In nature, a field or meadow experiences a circular life cycle: Plants grow, die, and decompose, building the soil for new plants to thrive. The regenerative agriculture techniques used by Gevo partner farmers make use of the same cyclical processes of nature, harnessing the power of organic material through practices like composting.
Compost, and its use as a soil amendment, not only reduces food and animal waste and improves the microbiology of the soil; it can also be a cost-saving method for farmers looking to lower their fertilizer inputs.
When building a better bio-based renewable fuel, Gevo knows that it’s more than what you put in the soil—it’s what you put on it.
Compost Turns Waste into Nutrients
Compost is formed by the decomposition of carbon-rich and nitrogen-rich materials, creating a nutrient-dense soil amendment for farm fields that can reduce the need for synthetic fertilizers.
Composting is an easy process for farmers who are looking to make use of waste materials around the farm. The building blocks of compost are:
- “Browns:” Carbon-based materials such as leaves, straw, paper, wood chips, or yard debris
- “Greens:” Nitrogen-based materials such as fruit and vegetable scraps, manures, eggshells, or grass
- Oxygen: Compost is created through aerobic decomposition, meaning it needs access to oxygen to complete the process. Periodically turning compost piles exposes the materials to oxygen and accelerates the process.

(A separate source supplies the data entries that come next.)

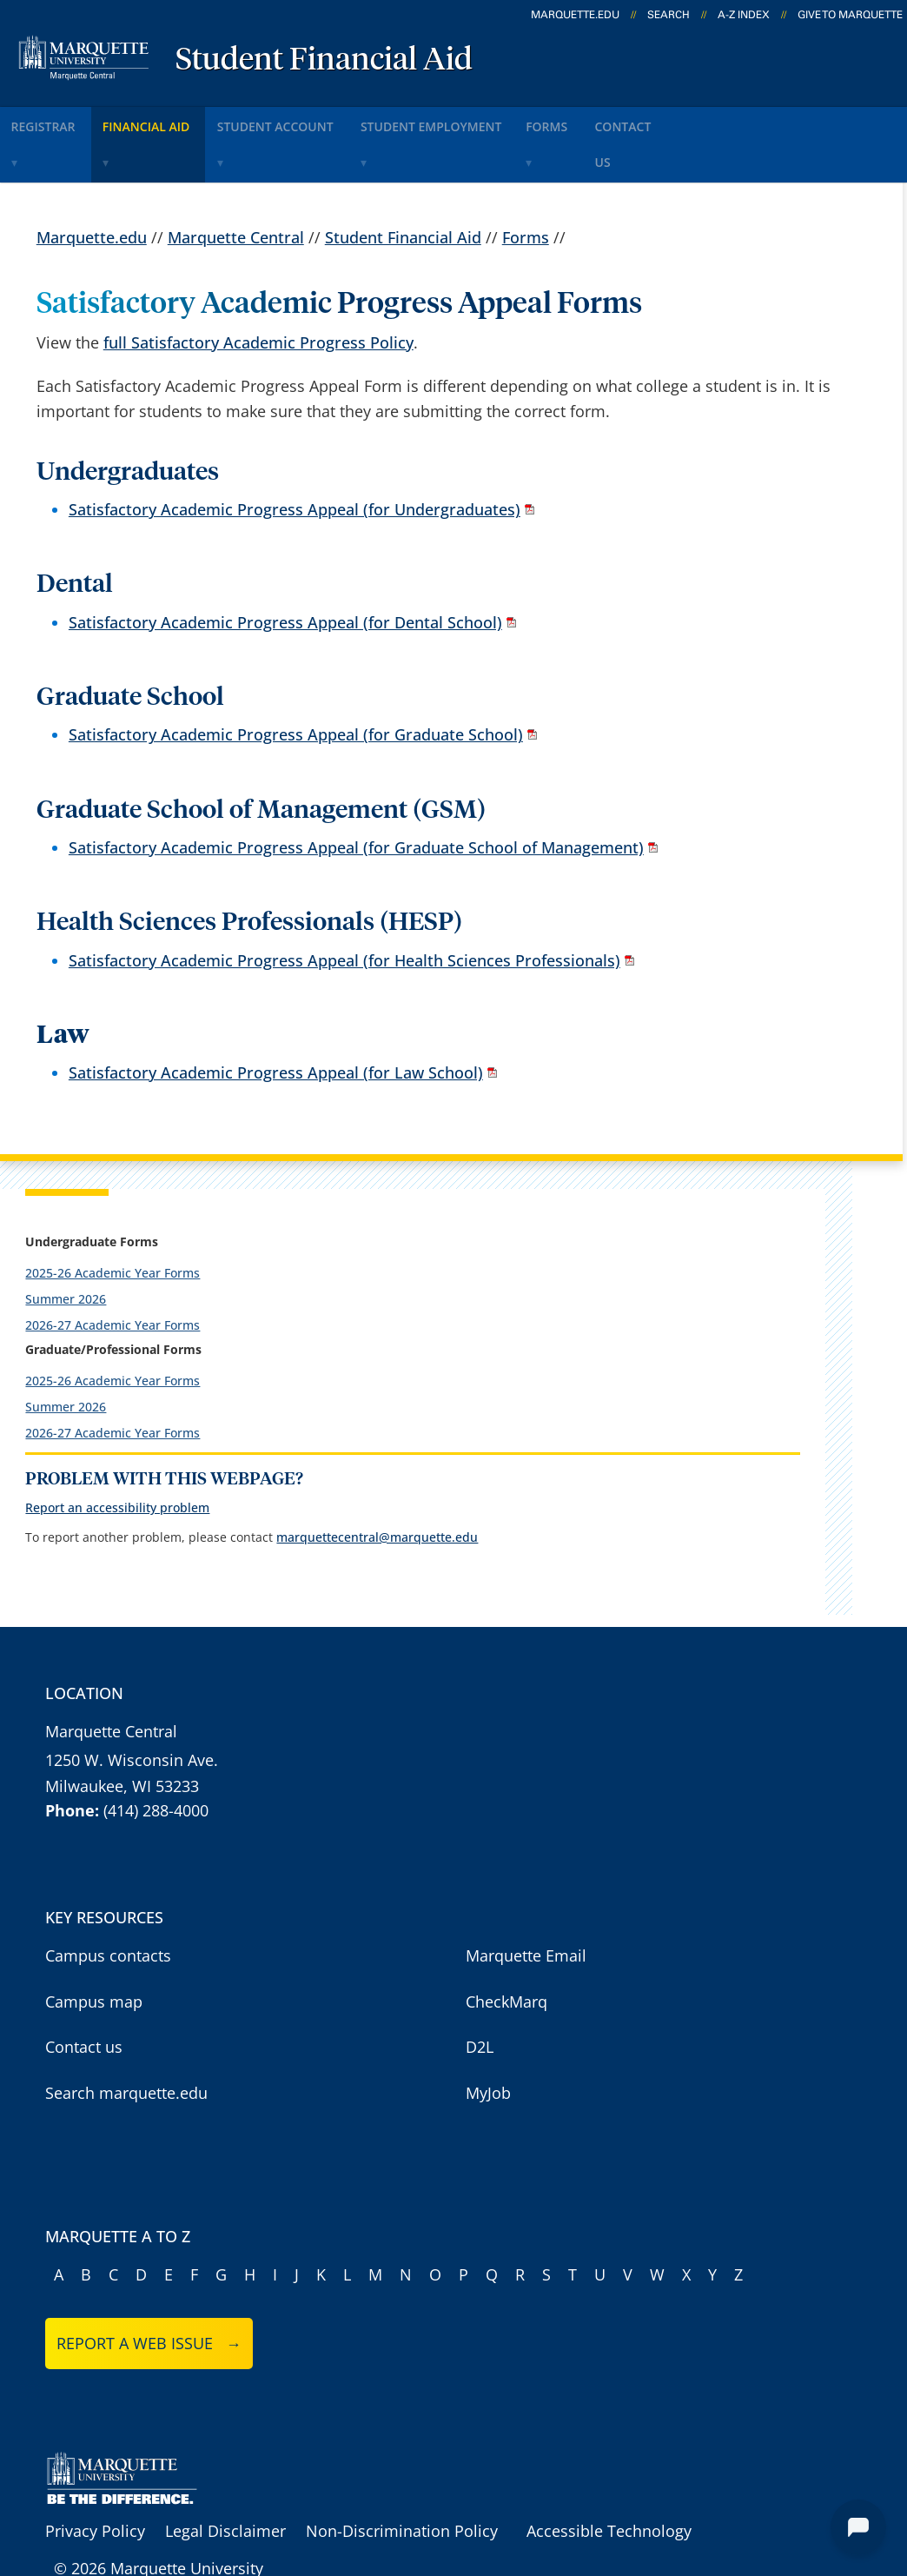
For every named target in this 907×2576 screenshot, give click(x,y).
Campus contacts (108, 1907)
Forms (626, 120)
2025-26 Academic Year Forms (112, 1225)
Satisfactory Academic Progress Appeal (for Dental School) (285, 573)
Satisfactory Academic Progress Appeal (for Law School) (276, 1024)
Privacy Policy (95, 2483)
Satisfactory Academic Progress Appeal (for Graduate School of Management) (356, 799)
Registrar (54, 120)
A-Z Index (744, 15)
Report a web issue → (149, 2295)
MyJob (488, 2045)
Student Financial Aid (324, 60)
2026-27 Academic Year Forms (112, 1277)
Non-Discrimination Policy (402, 2483)
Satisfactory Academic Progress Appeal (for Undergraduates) (294, 461)
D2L (479, 1998)
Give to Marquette (850, 15)
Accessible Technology (609, 2483)
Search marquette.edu (126, 2045)
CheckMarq (506, 1953)
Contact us (83, 1998)
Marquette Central (236, 188)
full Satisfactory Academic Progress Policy (258, 293)
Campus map (93, 1953)
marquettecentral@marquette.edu (377, 1489)
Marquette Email (526, 1907)
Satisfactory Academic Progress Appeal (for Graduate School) (296, 686)
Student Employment (491, 120)
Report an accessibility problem (117, 1459)
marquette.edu (575, 15)
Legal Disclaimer (225, 2483)
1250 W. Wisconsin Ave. (131, 1712)
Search (668, 15)
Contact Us (725, 120)
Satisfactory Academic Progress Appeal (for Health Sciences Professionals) (344, 911)
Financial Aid (173, 120)
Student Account (318, 120)
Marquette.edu (91, 188)
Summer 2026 (65, 1251)
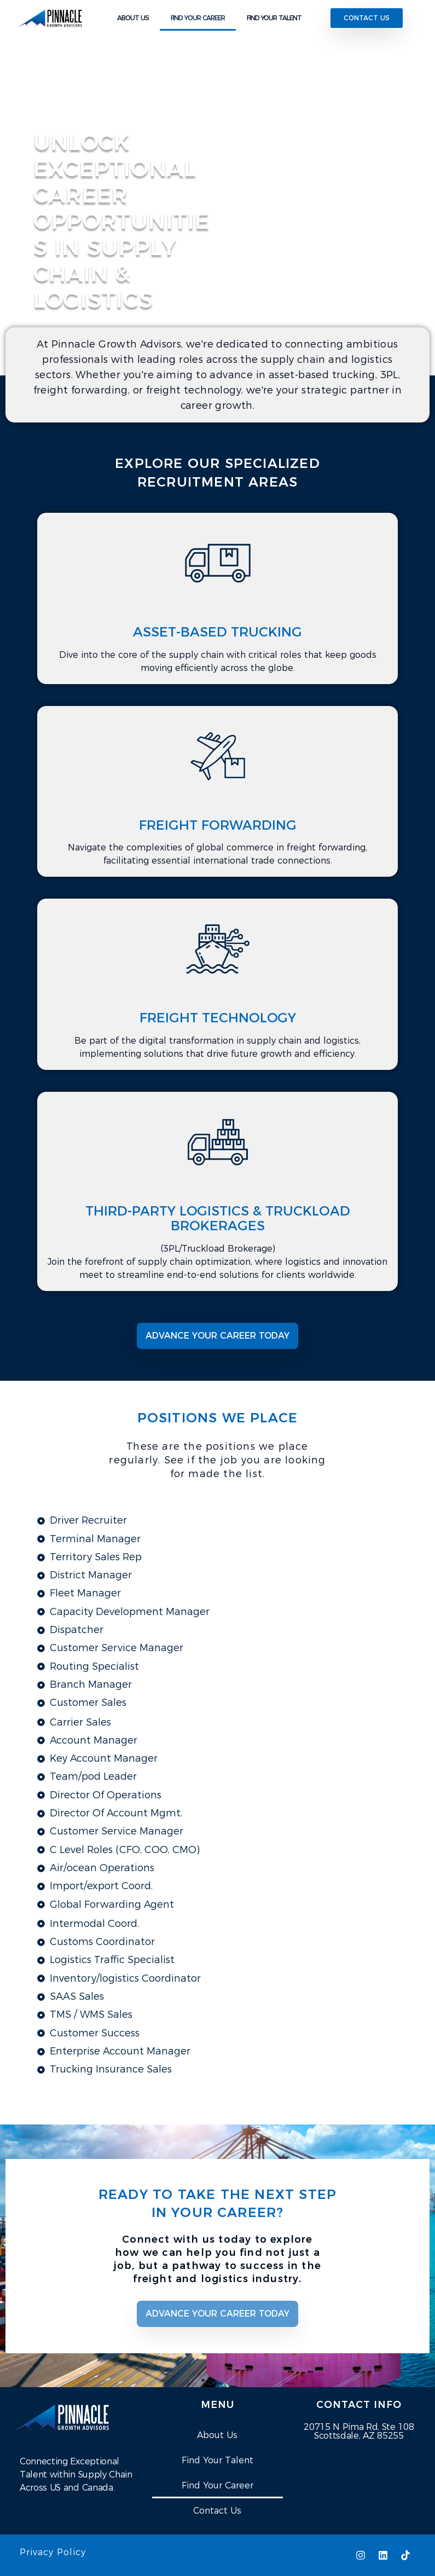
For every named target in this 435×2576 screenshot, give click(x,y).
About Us (217, 2435)
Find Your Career (217, 2485)
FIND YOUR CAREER (198, 18)
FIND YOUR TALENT (274, 18)
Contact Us (217, 2510)
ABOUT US (132, 18)
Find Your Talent (217, 2460)
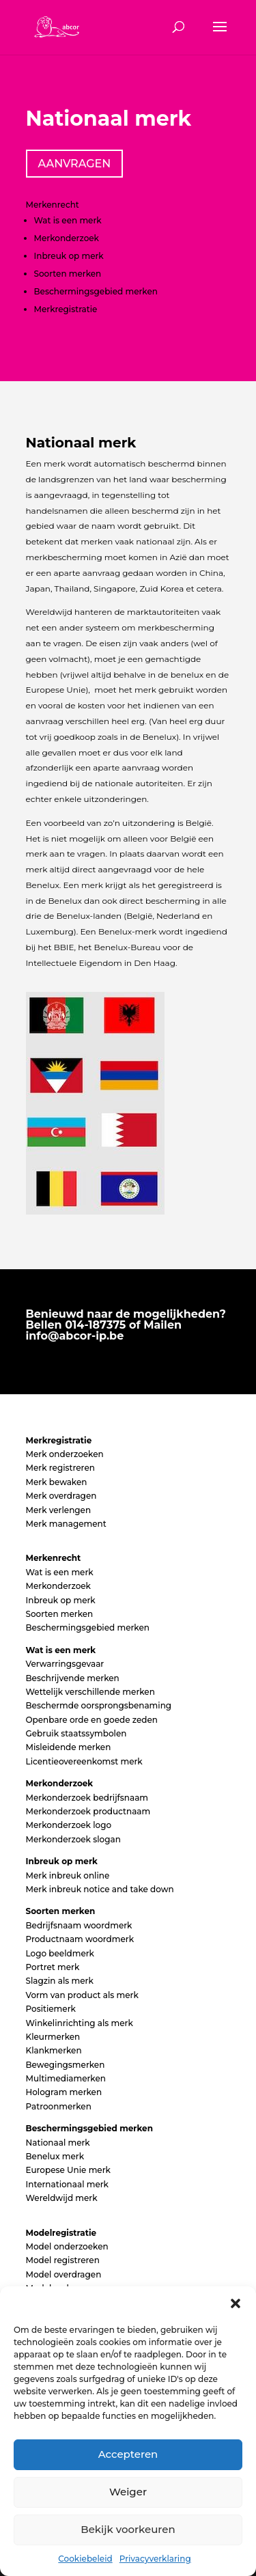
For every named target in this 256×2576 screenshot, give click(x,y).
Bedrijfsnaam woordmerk (79, 1925)
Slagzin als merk (60, 1981)
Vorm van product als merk (82, 1995)
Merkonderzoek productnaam (88, 1811)
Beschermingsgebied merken (96, 291)
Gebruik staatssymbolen (76, 1733)
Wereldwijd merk (62, 2198)
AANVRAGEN (74, 163)
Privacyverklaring (155, 2558)
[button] (235, 2303)
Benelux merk (55, 2156)
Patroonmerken (58, 2106)
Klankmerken (54, 2050)
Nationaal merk (58, 2142)
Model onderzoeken (67, 2246)
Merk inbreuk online (68, 1875)
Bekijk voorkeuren (128, 2529)
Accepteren (128, 2454)
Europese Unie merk (68, 2170)
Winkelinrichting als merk (79, 2023)
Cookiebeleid (85, 2558)
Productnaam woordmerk (80, 1939)
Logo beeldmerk (60, 1953)
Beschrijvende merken (72, 1678)
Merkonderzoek (67, 238)
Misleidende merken (68, 1747)
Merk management (66, 1524)
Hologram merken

- Water: Water maintains the microbial life of the compost, which is essential to feeding the soil once compost is applied.
Compost, stored in long piles called windrows or enclosed in bins, often reaches a temperature of 130 degrees Fahrenheit at the height of decomposition, as microorganisms feed on the material.
After curing, what was once a pile of various waste materials becomes a dark, rich, mulch-like mixture that can be applied directly to farm fields.
Benefits of Composting
Above all, the main purpose of composting is to build soil organic matter, putting nutrients back into the soil. A combination of deep tillage, erosion events, and intensive cropping systems has compounded nutrient depletion within the soil.
One study in California showed that when compost was combined with cover cropping in an organic system, soil carbon content increased by 0.07 percent a year (an annual increase that exceeds the current recommendation of “4 per 1000” for food security and climate called for by the United Nations).
Like many regenerative agriculture techniques, the application of compost to farm fields has numerous benefits:
- Increased resistance to climate-related weather events like drought or heat waves
- Increased soil organic matter that can support greater yields, water retention, and soil structure
- Addition of macro- and micronutrients to the soil
- Enables reduction of synthetic fertilizer applications
- Suppression of soilborne diseases
- Reduction of animal feed due to increased plant growth on rangelands
Composting Is a Circular System
For farmers that integrate livestock into their fields, composting is a key component of that circular economy. Here’s how it works:
- Cows graze on pasture land, stimulating the soil and creating manure directly added to the field
- The manure on the corn fields adds nutrients directly back to the soil and increase yields
- Corn stalks produce animal feed for the cows
Utilizing compost reduces the number of external inputs being introduced into the ecosystem, reducing agriculture’s impact on the environment while improving its results.
Compost: The Bottom Line
For Gevo, regenerative agriculture is all about using the cycles of nature to create a more sustainable bio-based renewable fuel, rather than working outside natural processes. Compost is an integral part of a regenerative agriculture system, mimicking the lifecycle of nature as waste decomposes and is returned to the soil.
Incorporating compost supports the soil microbiome, manages farm waste, and is a simple and efficient practice that helps plants (and farmers) thrive.